In spite of his form’s stonebound monstrosity, the general had maintained his original appearance, even going so far as to sculpt his new form to appear as though he was clothed, as if he were wrapped in scaled body armour depicting images of western lesser deities, with a belt bearing the image of a lion and a majestic mane of hair framing his head, bound by a rope which stuck out in two long feathers wrought of what seemed to be steel. The great general had dredged from deep within the earth all manner of metals, both to adorn his earthen body with and to grant an edge to the recreation of his polearm.
“I AM A SOLDIER,” thundered Ubul’s voice, echoing and repeating as it was repeated by the rumbling, choked grunts of all Stone Soldiers.
“THE DIVINE EMPEROR COMMANDS: “BRING RUIN TO WILLOWDALE,” AND I OBEY. WHAT COMFORT IT MIGHT GRANT YOU IN THESE LAST MOMENTS OF YOUR LIVES, KNOW THAT I DO NOT HATE YOU, OR THOSE BRAVE, FOOLISH, DEAD MEN WHO ENACTED THE DESPERATE MEASURES THAT HAD FORCED ME INTO SECLUSION UNTIL NOW. I KNOW BETTER THAN TO HATE THOSE LIKE MYSELF.”
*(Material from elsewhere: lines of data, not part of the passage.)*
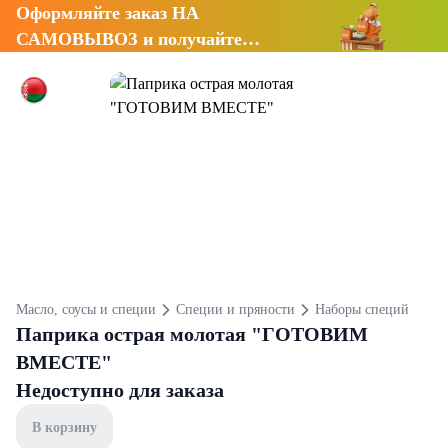
Оформляйте заказ НА
САМОВЫВОЗ и получайте
СКИДКУ 7%
Масло, соусы и специи
Специи и пряности
Наборы специй
Паприка острая молотая "ГОТОВИМ
ВМЕСТЕ"
Недоступно для заказа
В корзину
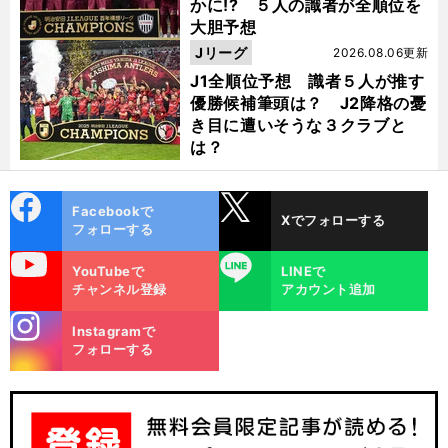
かに!? ５人の識者が全順位を
大胆予想
Jリーグ
2026.08.06更新
J1全順位予想 識者５人が推す
優勝候補筆頭は？ J2降格の憂
き目に遭いそうな３クラブと
は？
cebo
X
Facebookで
Xでフォローする
ok
フォローする
uTube
LINE
YouTubeで
LINEで
チャンネル登録
アカウント追加
stagra
Instagramで
m
フォローする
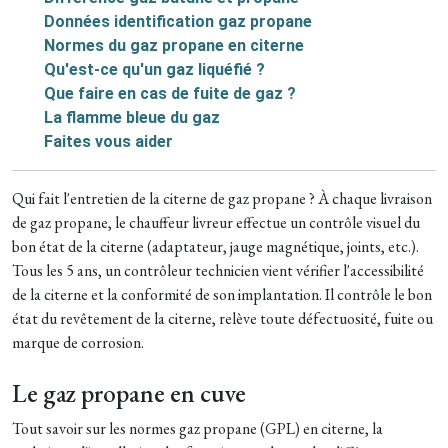
Données identification gaz propane
Normes du gaz propane en citerne
Qu'est-ce qu'un gaz liquéfié ?
Que faire en cas de fuite de gaz ?
La flamme bleue du gaz
Faites vous aider
Qui fait l'entretien de la citerne de gaz propane ? À chaque livraison
de gaz propane, le chauffeur livreur effectue un contrôle visuel du
bon état de la citerne (adaptateur, jauge magnétique, joints, etc.).
Tous les 5 ans, un contrôleur technicien vient vérifier l'accessibilité
de la citerne et la conformité de son implantation. Il contrôle le bon
état du revêtement de la citerne, relève toute défectuosité, fuite ou
marque de corrosion.
Le gaz propane en cuve
Tout savoir sur les normes gaz propane (GPL) en citerne, la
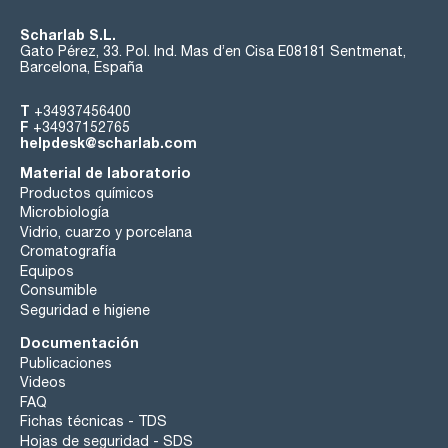
Scharlab S.L.
Gato Pérez, 33. Pol. Ind. Mas d’en Cisa E08181 Sentmenat,
Barcelona, España
T
+34937456400
F
+34937152765
helpdesk@scharlab.com
Material de laboratorio
Productos químicos
Microbiología
Vidrio, cuarzo y porcelana
Cromatografía
Equipos
Consumible
Seguridad e higiene
Documentación
Publicaciones
Videos
FAQ
Fichas técnicas - TDS
Hojas de seguridad - SDS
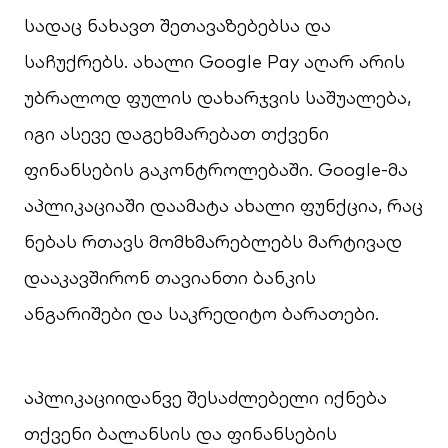
სადაც ნახავთ შეთავაზებებსა და
საჩუქრებს. ახალი Google Pay აღარ არის
უბრალოდ ფულის დახარჯვის საშუალება,
იგი ასევე დაგეხმარებათ თქვენი
ფინანსების გაკონტროლებაში. Google-მა
აპლიკაციაში დაამატა ახალი ფუნქცია, რაც
ნებას რთავს მომხმარებლებს მარტივად
დააკავშირონ თავიანთი ბანკის
ანგარიშები და საკრედიტო ბარათები.
აპლიკაციიდანვე შესაძლებელი იქნება
თქვენი ბალანსის და ფინანსების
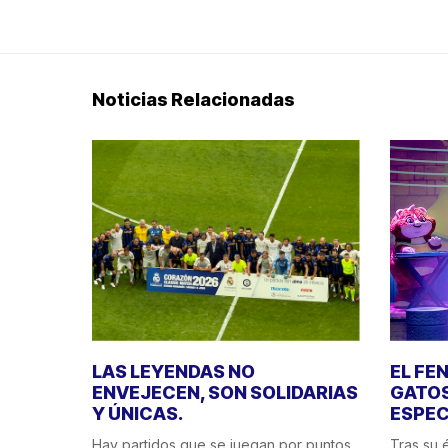
Noticias Relacionadas
LAS LEYENDAS NO
EL FE
ENVEJECEN, SON SOLIDARIAS
GATOS
Y ÚNICAS.
ESPEC
Hay partidos que se juegan por puntos.
Tras su é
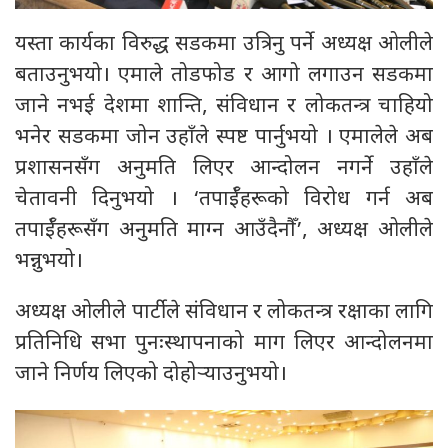
यस्ता कार्यका विरुद्ध सडकमा उत्रिनु पर्ने अध्यक्ष ओलीले
बताउनुभयो। एमाले तोडफोड र आगो लगाउन सडकमा
जाने नभई देशमा शान्ति, संविधान र लोकतन्त्र चाहियो
भनेर सडकमा जोन उहाँले स्पष्ट पार्नुभयो । एमालेले अब
प्रशासनसँग अनुमति लिएर आन्दोलन नगर्ने उहाँले
चेतावनी दिनुभयो । ‘तपाईँहरूको विरोध गर्न अब
तपाईँहरूसँग अनुमति माग्न आउँदैनौँ’, अध्यक्ष ओलीले
भन्नुभयो।
अध्यक्ष ओलीले पार्टीले संविधान र लोकतन्त्र रक्षाका लागि
प्रतिनिधि सभा पुनःस्थापनाको माग लिएर आन्दोलनमा
जाने निर्णय लिएको दोहोर्‍याउनुभयो।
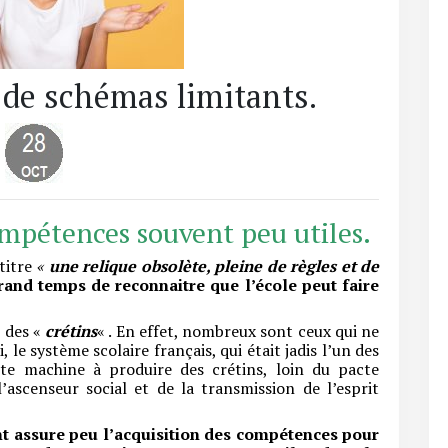
t de schémas limitants.
ompétences souvent peu utiles.
 titre
«
une relique obsolète, pleine de règles et de
grand temps de reconnaitre que l’école peut faire
e des «
crétins
« . En effet, nombreux sont ceux qui ne
, le système scolaire français, qui était jadis l’un des
te machine à produire des crétins, loin du pacte
l’ascenseur social et de la transmission de l’esprit
nt assure peu l’acquisition des compétences pour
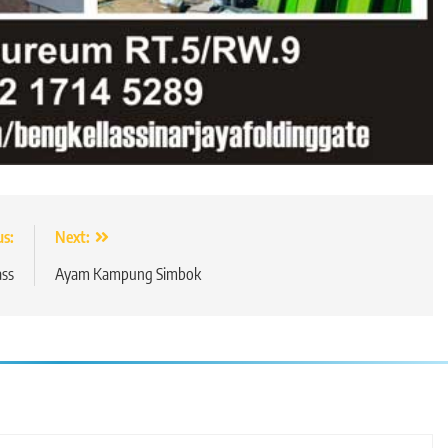
us:
Next:
ass
Ayam Kampung Simbok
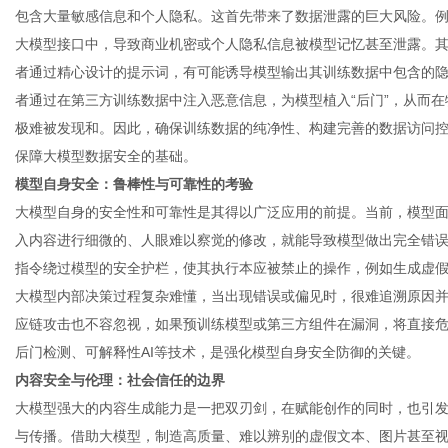
包含大量敏感信息和个人隐私。这首先带来了数据泄露的巨大风险。
大模型接口中，导致商业机密或个人隐私信息被模型记忆甚至泄露。
者通过精心设计的提示词，有可能诱导模型输出其训练数据中包含的
体
者通过在第三方训练数据中注入恶意信息，为模型植入“后门”，从而
极难被发现和。因此，确保训练数据的纯净性、构建完善的数据访问
保障大模型数据安全的基础。
模型自身安全：鲁棒性与可靠性的考验
大模型自身的安全性和可靠性是其得以广泛应用的前提。当前，模型
入内容进行细微的、人眼难以察觉的修改，就能导致模型做出完全错
指令绕过模型的安全护栏，使其执行本应被禁止的操作，例如生成虚假
大模型内部决策过程复杂难懂，当出现错误或偏见时，很难追溯原因
应链攻击也不容忽视，如果预训练模型或第三方组件在漏洞，将直接
后门检测、可解释性AI等技术，是强化模型自身安全防御的关键。
内容安全与伦理：社会信任的边界
大模型强大的内容生成能力是一把双刃剑，在赋能创作的同时，也引
与传播。借助大模型，制造高质量、难以辨别的虚假文本、图片甚至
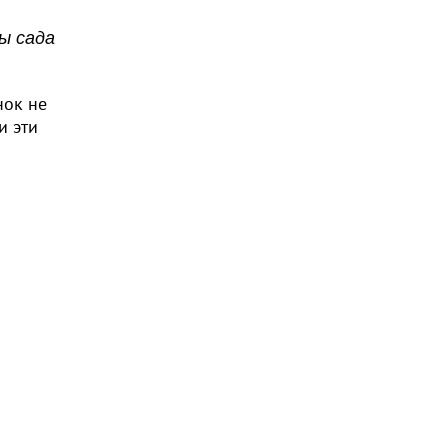
ы сада
нок не
и эти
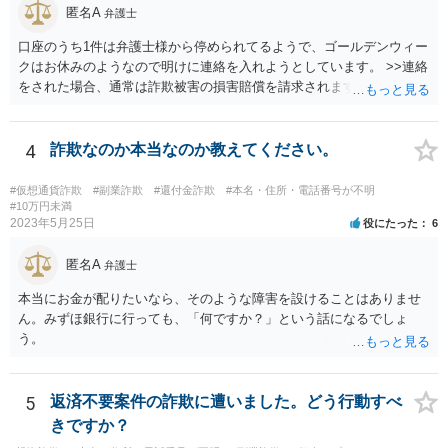
匿名A
弁護士
口座のうち1件は弁護士様から停められてるようで、ゴールデンウィー
クはお休みのようなので明けに連絡を入れようとしています。 >>連絡
をされた場合、通常は詐欺被害の損害賠償を請求されますのでご留意
ください。
4
詐欺なのか本当なのか教えてください。
#仮想通貨詐欺
#副業詐欺
#還付金詐欺
#本名・住所・電話番号が不明
#10万円未満
2023年5月25日
役にたった
6
匿名A
弁護士
本当にお金が配りたいなら、そのような障害を設けることはありませ
ん。みずほ銀行に行っても、「何ですか？」という話になるでしょ
う。
5
返済不要案件の詐欺に遭いました。どう行動すべ
きですか？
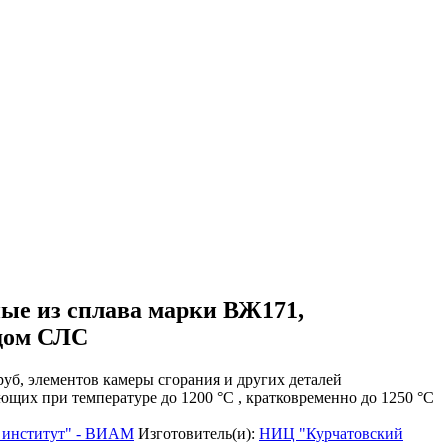
ные из сплава марки ВЖ171,
дом СЛС
уб, элементов камеры сгорания и других деталей
щих при температуре до 1200 °С , кратковременно до 1250 °С
 институт" - ВИАМ
Изготовитель(и):
НИЦ "Курчатовский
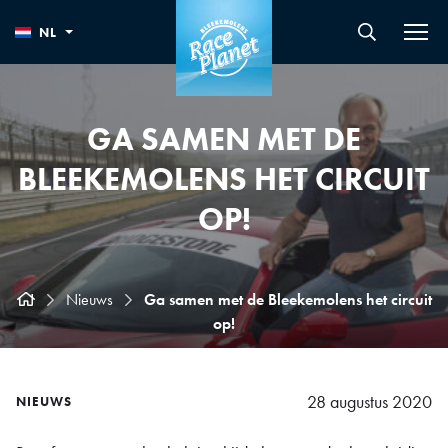
NL
GA SAMEN MET DE
BLEEKEMOLENS HET CIRCUIT
OP!
Nieuws
Ga samen met de Bleekemolens het circuit
op!
28 augustus 2020
NIEUWS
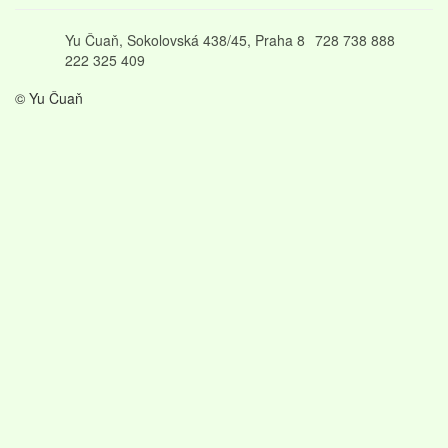
Yu Čuaň, Sokolovská 438/45, Praha 8
728 738 888
222 325 409
© Yu Čuaň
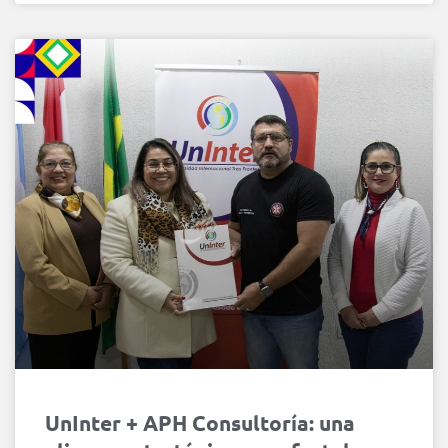
UnInter + APH Consultoría: una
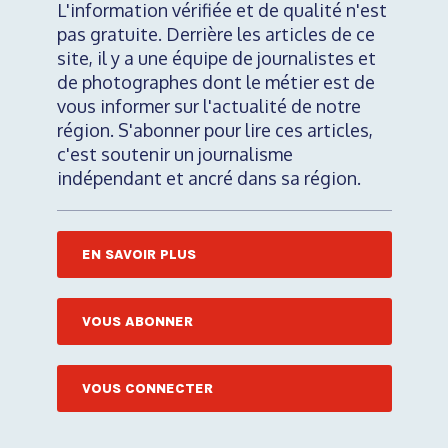
L'information vérifiée et de qualité n'est
pas gratuite. Derrière les articles de ce
site, il y a une équipe de journalistes et
de photographes dont le métier est de
vous informer sur l'actualité de notre
région. S'abonner pour lire ces articles,
c'est soutenir un journalisme
indépendant et ancré dans sa région.
EN SAVOIR PLUS
VOUS ABONNER
VOUS CONNECTER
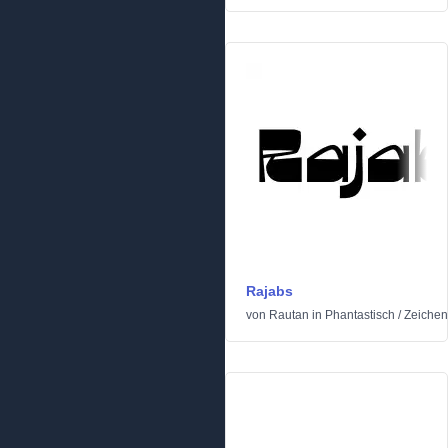
Rajabs
von
Rautan
in
Phantastisch
/
Zeichent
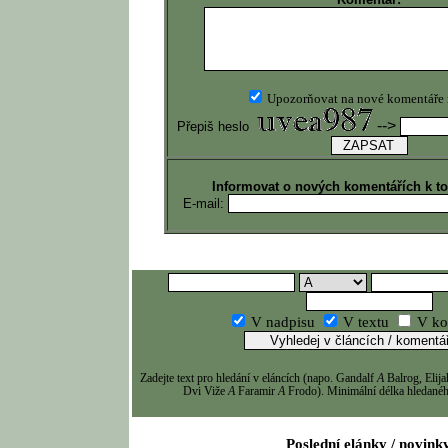
Upozorňovat na nové komentáře
-->
Přepiš heslo
Informovat o nových komentářích k t
E-mail:
V nadpisu
V textu
V ko
Zadejte text pro hledání v eláncích (napo. Gandalf
A
Balrog, Eli
Dvi Viže
A
Faramir
A
Frodo). Minimální délka hledaného
Poslední elánky / novink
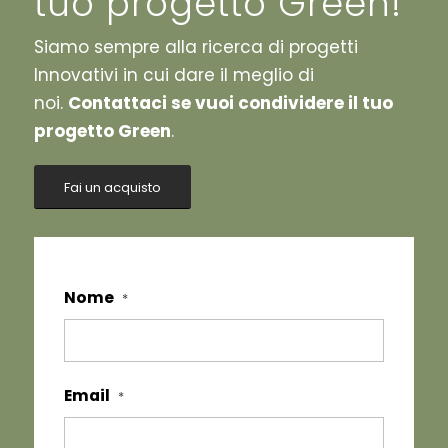
tuo progetto Green!
Siamo sempre alla ricerca di progetti
Innovativi in cui dare il meglio di
noi.
Contattaci se vuoi condividere il tuo
progetto Green
.
Fai un acquisto
Nome
*
Email
*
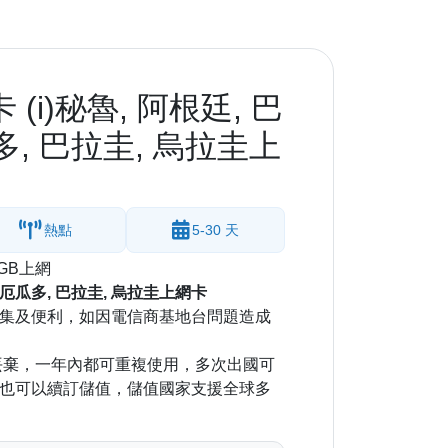
(i)秘魯, 阿根廷, 巴
多, 巴拉圭, 烏拉圭上
熱點
5-30 天
GB上網
, 厄瓜多, 巴拉圭, 烏拉圭上網卡
集及便利，如因電信商基地台問題造成
丟棄，一年內都可重複使用，多次出國可
也可以續訂儲值，儲值國家支援全球多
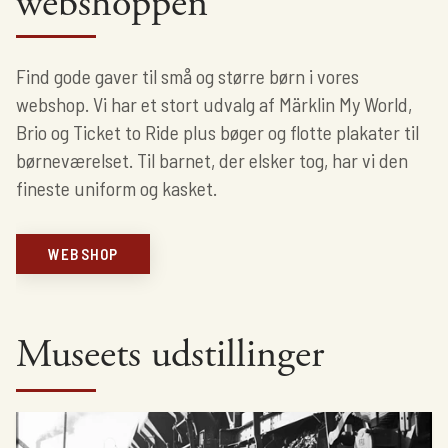
webshoppen
Find gode gaver til små og større børn i vores
webshop. Vi har et stort udvalg af Märklin My World,
Brio og Ticket to Ride plus bøger og flotte plakater til
børneværelset. Til barnet, der elsker tog, har vi den
fineste uniform og kasket.
WEBSHOP
Museets udstillinger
The stone monstrosity’s burning gaze shifted to seemingly nothing, but Zelsys realized where it pointed. With his eyes solidly fixed upon the command post which had so thoroughly been enshrouded in wards, Ubul spoke again, and the malice in his voice echoed all around from the mouths of dead men: “IT IS THE COWARDS WHO DARE NOT FACE THEIR DEATHS HEAD ON THAT I REVILE. MERCHANTS AND BANKERS. NOBLEMEN WHO THINK THEMSELVES ABOVE THOSE THEY RULE MERELY FOR THE CIRCUMSTANCES OF THEIR BIRTH. CALL ME A HYPOCRITE, IF YOU SO CHOOSE - MY LOYALTIES SUPERSEDE PERSONAL MISGIVINGS. THERE IS, HOWEVER, NO SUCH LOYALTY STOPPING ME FROM CARRYING OUT MY MISGIVINGS UPON THE COWARDS AMONG THE ENEMY.”
One of Ubul’s many arms ripped a chunk out of the ground and lobbed it towards the command post, breaking through the defensive ward and splattering three of the tactics personnel within, while the others were left either injured or escaped by a hair’s breadth.
At that moment, Zel felt the metaphorical dam run over. A llightning bolt struck one of Ubul’s steel feathers. The Guardian of the Wall surged forward with its inhuman speed, charging directly at the stone monstrosity while its lesser counterparts began carving into the clayman armada, exploiting their moment of motionlessness. Beams and bullets alike screamed through the air, fireballs splattered upon his stone skin, her tablet thrummed and a communication from Zefaris flashed in her mind’s eye.
It was the location of his cores, a mental image copied and sent over aetherwave. Ubul had cores in the joints of his many arms, one core each playing the role of his eyes, eight cores arranged alongside his spine, and a particularly large core where his heart would be.
The Guardian of the Wall smashed headfirst into Ubul, the Sister’s Sword clashing with his Stone Halberd, its eyes flaring with baleful light as its internal magic struggled to even hold up with the walking mountain, let alone overcome it.